How clear is that memory anyway? The day he got the news of his mother’s death, he had gone to the field on the back campus at Saint Richelieu with a group of boys, their backpacks full of oranges, beer, and bottles of cranberry carbonate. One of the boys carried two pints of vodka. And Tyrell Levesque, chewing loose strings on the sleeves of his glee club cardigan, kept tossing the oranges stolen from the dining hall over the fence, trying to hit the lacrosse nets on Alumni Green. Etienne cannot remember which of the boys started the joke. But he remembers how they began to look at each other, some with stiff faces, others laughing with their heads down. When Tyrell complained that he didn’t know what everyone was talking about, one boy leaned over and cupped a hand over Tyrell’s ear. At first it seemed he was about to whisper. Instead he yelled: “Etienne’s mother died.”
Etienne is ringing the buzzer at the apartment again when another sound in the hallway startles him. Has someone else come up on the elevator? He turns quickly.
“Mother?”
He rides the elevator to the tenth floor. At the end of the hallway the sign on the door says ATTENTION: MAINTENIR CETTE PORTE FERMÉE.
Etienne shoulders the door open, causing an alarm to go off. It will quiet after a minute. Before the roof became off-limits, he and his friends pitched bivouacs up here. The ledge is lower than he remembers. Even with his bad hip, it is an easy climb up.
The view from the ledge is familiar. His friend Fabrice lived in a tall white building down the block. He hated leaving Fabrice, but he made friends at Saint Richelieu. He remembers sitting with those friends one day and laughing during a talk by a priest—was he Korean? Vietnamese?—in the athletic field house. But he also remembers something from the lecture itself.
To the place where you were born, your spirit returns, always.
All those years, Etienne believed he had been born here in Montreal. Kath and Timothee sat like statues on the sofa when they told him he had been born in Halifax. That his name
at birth was Omar. Not until the evening before his mother was cremated did his aunt Luela tell him all the details about how his biological father died when a truck he was in slammed into an apartment building in Halifax. Several times Luela made a point of saying that Omar was riding in a truck speeding too fast. Etienne himself had been speeding on the motorcycle as it rounded the lake. Was it the nature of father and son to be reckless?
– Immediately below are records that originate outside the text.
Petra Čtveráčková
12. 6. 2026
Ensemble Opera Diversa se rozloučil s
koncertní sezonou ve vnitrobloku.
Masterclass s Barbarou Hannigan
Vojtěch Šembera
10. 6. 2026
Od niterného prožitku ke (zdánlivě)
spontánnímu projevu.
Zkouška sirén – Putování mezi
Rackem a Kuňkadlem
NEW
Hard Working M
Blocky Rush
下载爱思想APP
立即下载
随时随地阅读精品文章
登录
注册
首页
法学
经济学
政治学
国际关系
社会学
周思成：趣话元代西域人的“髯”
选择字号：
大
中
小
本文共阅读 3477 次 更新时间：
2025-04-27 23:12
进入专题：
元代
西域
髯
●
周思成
What about the place where you die? Etienne wonders, looking down at the people gathering at a window on a lower floor across the street, one of them pointing at him. Does the spirit visit there, too?
“None of those people would miss me if I jumped,” Etienne says aloud.
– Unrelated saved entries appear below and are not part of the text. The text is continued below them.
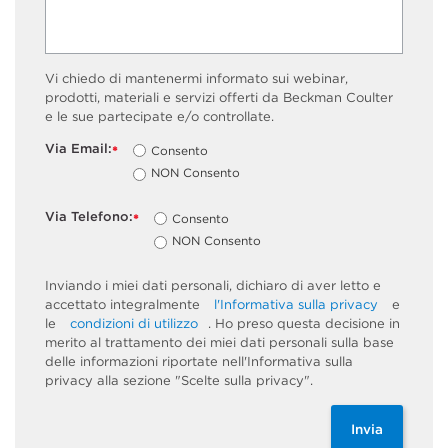
Vi chiedo di mantenermi informato sui webinar,
prodotti, materiali e servizi offerti da Beckman Coulter
e le sue partecipate e/o controllate.
Via Email:
Consento
*
NON Consento
Via Telefono:
Consento
*
NON Consento
Inviando i miei dati personali, dichiaro di aver letto e
accettato integralmente
l'Informativa sulla privacy
e
le
condizioni di utilizzo
. Ho preso questa decisione in
merito al trattamento dei miei dati personali sulla base
delle informazioni riportate nell'Informativa sulla
privacy alla sezione "Scelte sulla privacy".
Invia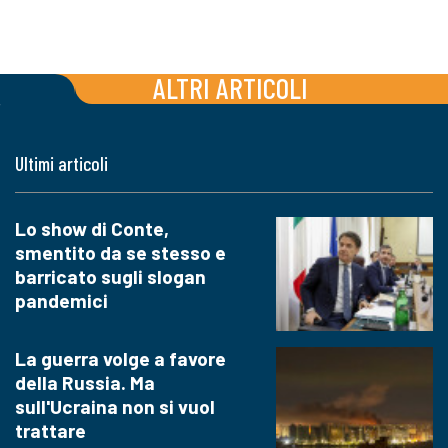
ALTRI ARTICOLI
Ultimi articoli
Lo show di Conte,
smentito da se stesso e
barricato sugli slogan
pandemici
La guerra volge a favore
della Russia. Ma
sull'Ucraina non si vuol
trattare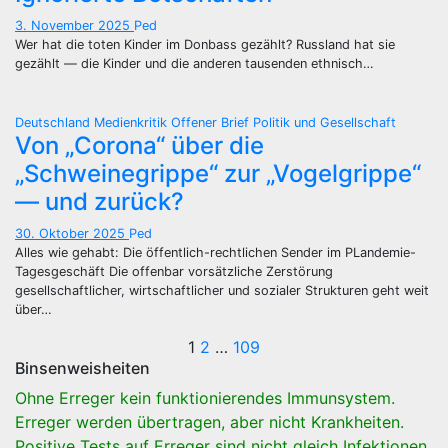
3. November 2025
Ped
Wer hat die toten Kinder im Donbass gezählt? Russland hat sie
gezählt — die Kinder und die anderen tausenden ethnisch…
Deutschland
Medienkritik
Offener Brief
Politik und Gesellschaft
Von „Corona“ über die
„Schweinegrippe“ zur „Vogelgrippe“
— und zurück?
30. Oktober 2025
Ped
Alles wie gehabt: Die öffentlich-rechtlichen Sender im PLandemie-
Tagesgeschäft Die offenbar vorsätzliche Zerstörung
gesellschaftlicher, wirtschaftlicher und sozialer Strukturen geht weit
über…
Seitennummerie
1
2
…
109
Binsenweisheiten
der
Ohne Erreger kein funktionierendes Immunsystem.
Beiträge
Erreger werden übertragen, aber nicht Krankheiten.
Positive Tests auf Erreger sind nicht gleich Infektionen.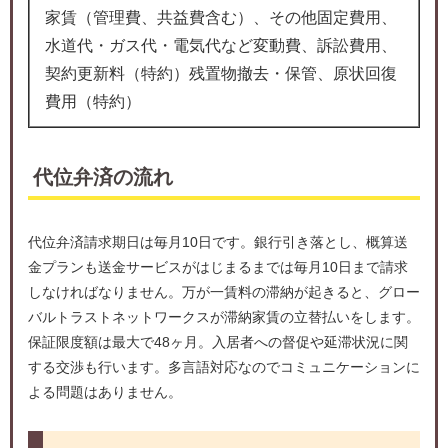
家賃（管理費、共益費含む）、その他固定費用、
水道代・ガス代・電気代など変動費、訴訟費用、
契約更新料（特約）残置物撤去・保管、原状回復
費用（特約）
代位弁済の流れ
代位弁済請求期日は毎月10日です。銀行引き落とし、概算送
金プランも送金サービスがはじまるまでは毎月10日まで請求
しなければなりません。万が一賃料の滞納が起きると、グロー
バルトラストネットワークスが滞納家賃の立替払いをします。
保証限度額は最大で48ヶ月。入居者への督促や延滞状況に関
する交渉も行います。多言語対応なのでコミュニケーションに
よる問題はありません。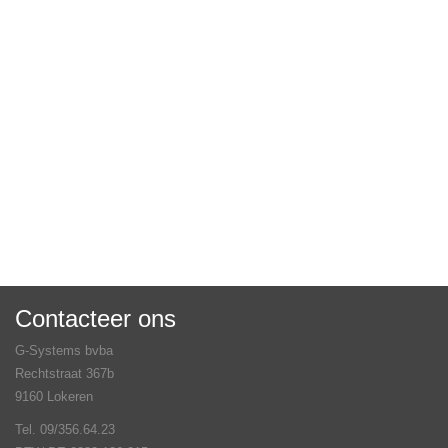
Contacteer ons
G-Systems bvba
Rechtstraat 367b
9160 Lokeren
Tel. 09/356.64.23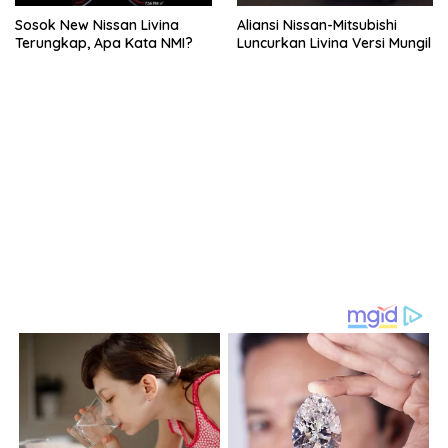
Sosok New Nissan Livina
Aliansi Nissan-Mitsubishi
Terungkap, Apa Kata NMI?
Luncurkan Livina Versi Mungil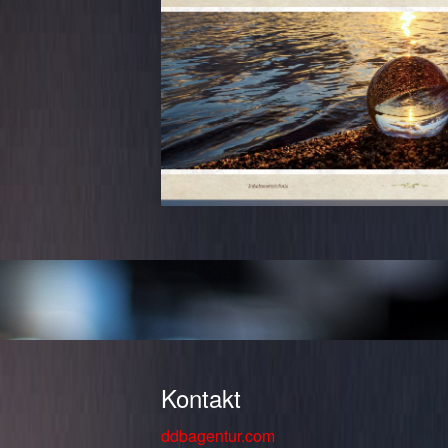
Kontakt
ddbagentur.com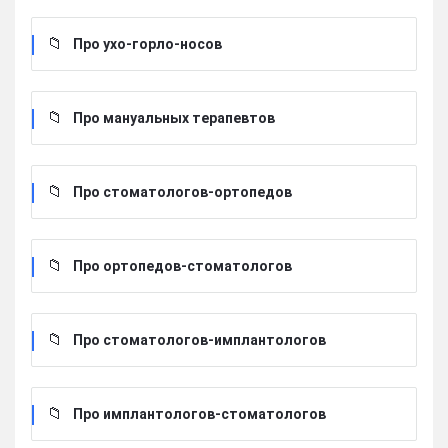
Про ухо-горло-носов
Про мануальных терапевтов
Про стоматологов-ортопедов
Про ортопедов-стоматологов
Про стоматологов-имплантологов
Про имплантологов-стоматологов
The door to the roof opens. A man in a light-blue jumpsuit sticks his head out. He starts speaking French but switches to English. “Out of bounds. Come down, please.”
Six months later, during the press of fall classes at the college, Etienne talks with his cousin Berto, who has called with the news that death has taken Jean-Yves.
“My grandfather sounded so spry on the phone last week,” Etienne tells Jocelyn over dinner. “I am still shocked.”
Etienne flies up to Montreal alone for his grandfather’s funeral. He returns to the campus in Alabama grateful for the time he spent with his relatives up north. And yet, recalling that his father, consumed as he was with his girlfriend, barely spoke to him, Etienne wonders what is left for him in Montreal. After several weeks, his mind turns to other cities—Halifax and Jackson—and to other families, the Sebolts and the Platts. No way does he have the energy to begin a correspondence with both families. He will contact one at a time.